■ **BRIEF**:
Repeat word for word, please, only the lines from the one that includes "Contact Biobank Owner (798, 186)" through the final line of the data.

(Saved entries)
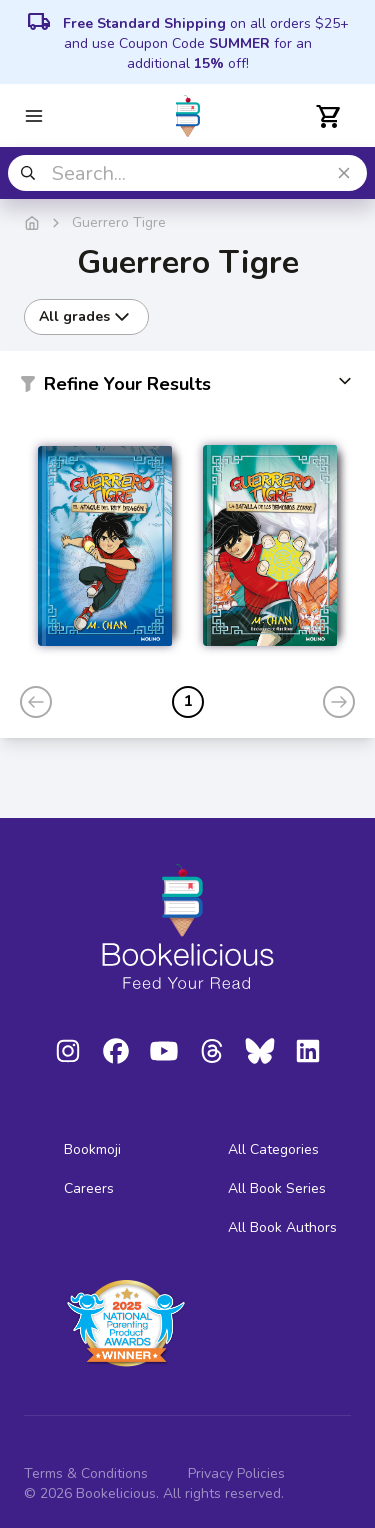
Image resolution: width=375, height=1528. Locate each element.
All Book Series (277, 1188)
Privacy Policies (236, 1473)
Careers (89, 1188)
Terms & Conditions (86, 1473)
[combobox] (187, 173)
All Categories (273, 1149)
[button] (187, 388)
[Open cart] (329, 116)
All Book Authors (282, 1227)
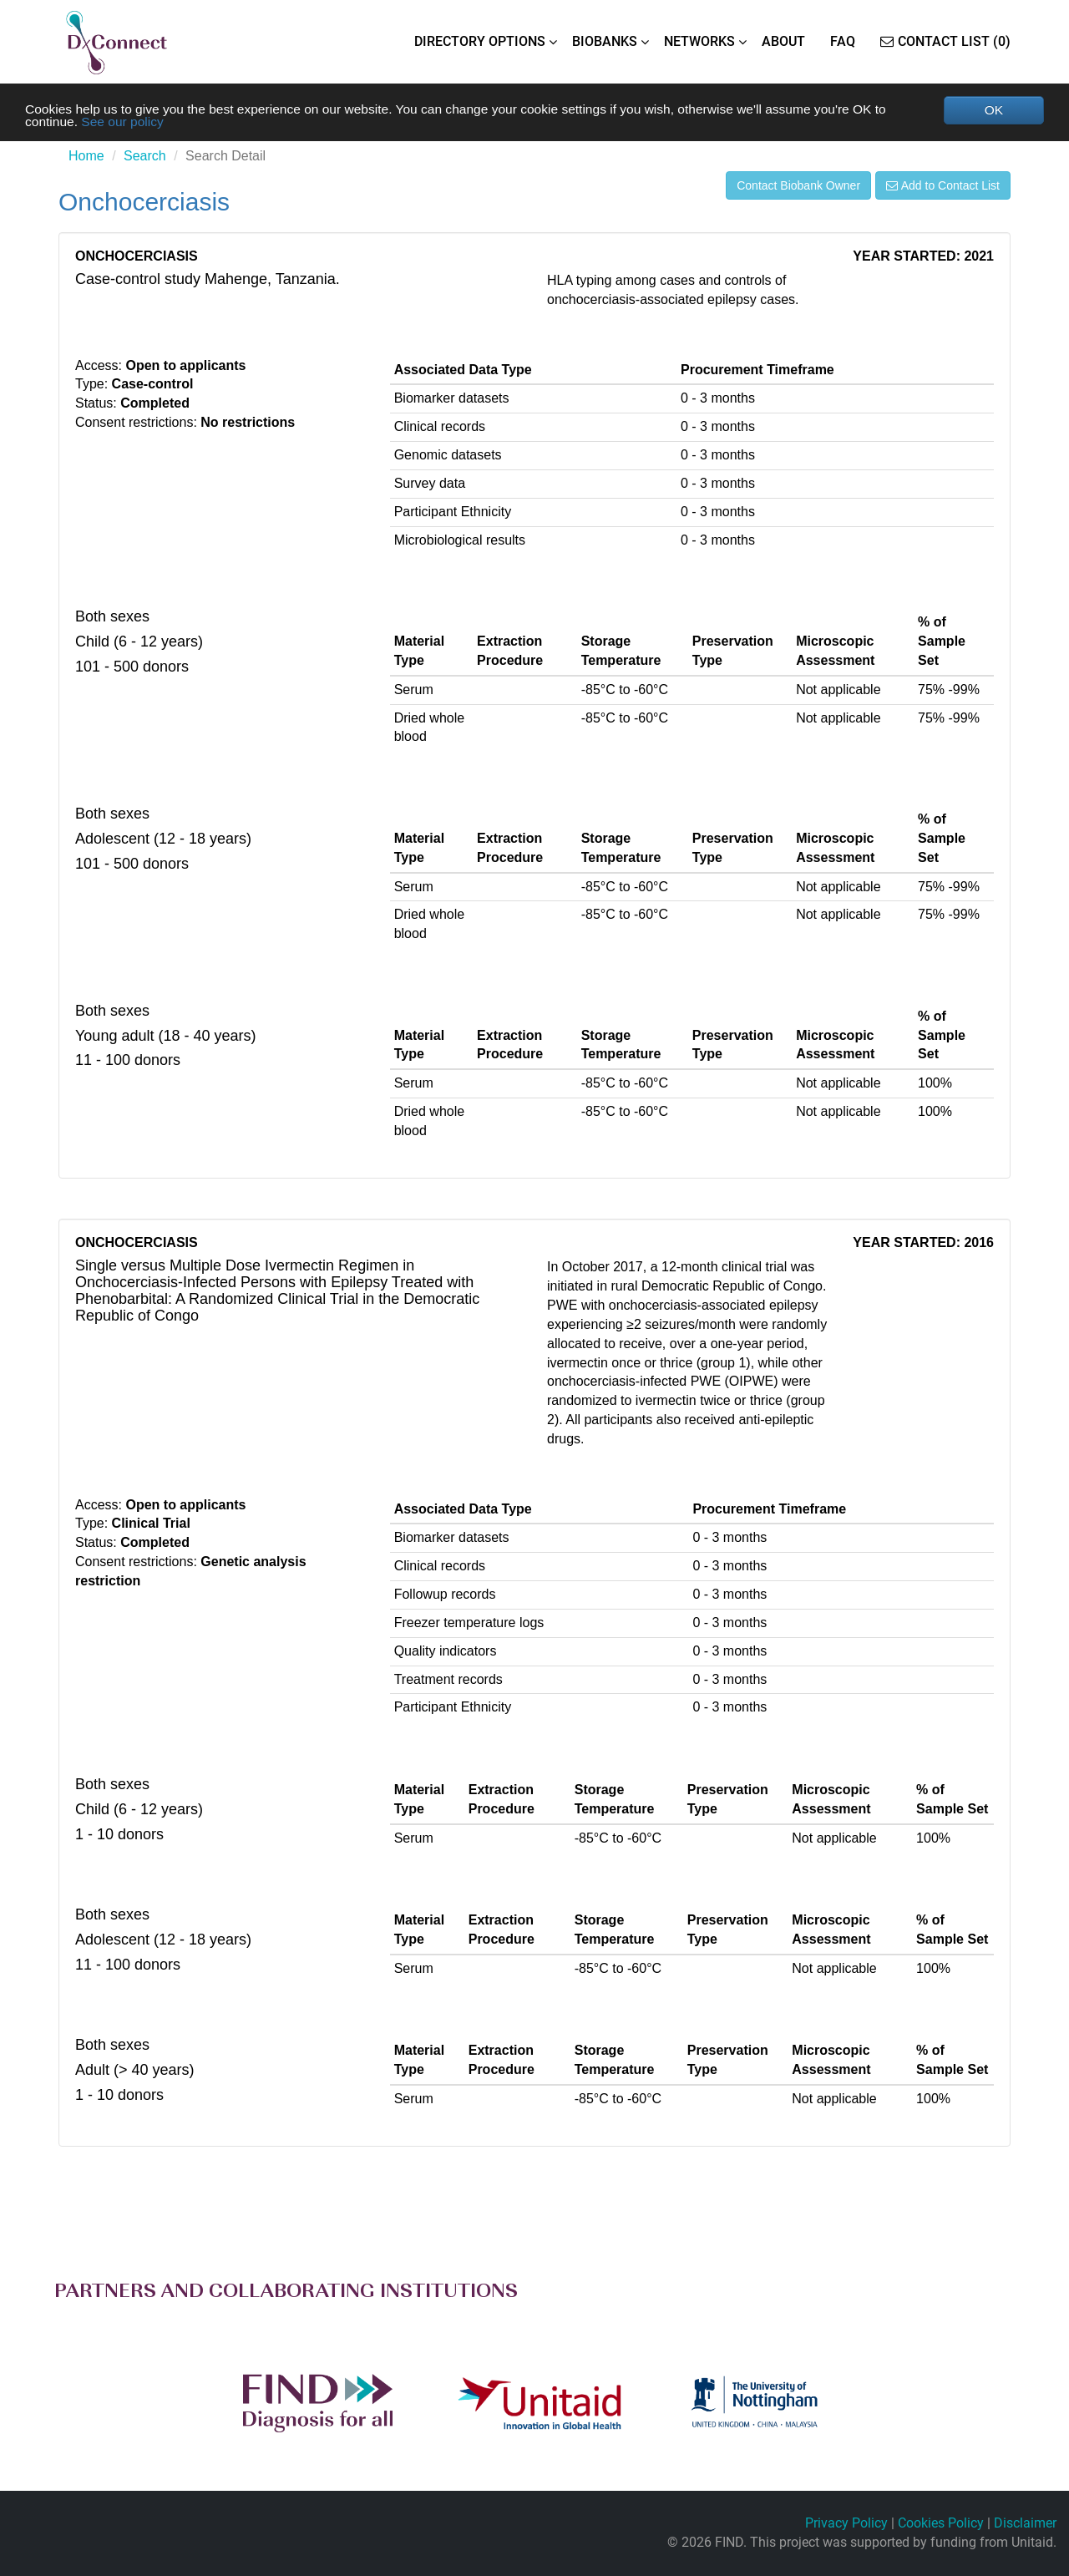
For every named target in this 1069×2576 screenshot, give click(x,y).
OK (993, 110)
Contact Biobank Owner (798, 186)
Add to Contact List (943, 186)
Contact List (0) (945, 41)
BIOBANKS (604, 41)
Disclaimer (1025, 2524)
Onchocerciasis (144, 202)
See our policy (125, 122)
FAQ (842, 41)
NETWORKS (699, 41)
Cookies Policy (941, 2524)
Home (86, 157)
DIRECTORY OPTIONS (479, 41)
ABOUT (783, 41)
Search (145, 157)
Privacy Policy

■ **EXPECTED ANSWER**:
Contact Biobank Owner (798, 186)
Add to Contact List (943, 186)
Contact List (0) (945, 41)
BIOBANKS (604, 41)
Disclaimer (1025, 2524)
Onchocerciasis (144, 202)
See our policy (125, 122)
FAQ (842, 41)
NETWORKS (699, 41)
Cookies Policy (941, 2524)
Home (86, 157)
DIRECTORY OPTIONS (479, 41)
ABOUT (783, 41)
Search (145, 157)
Privacy Policy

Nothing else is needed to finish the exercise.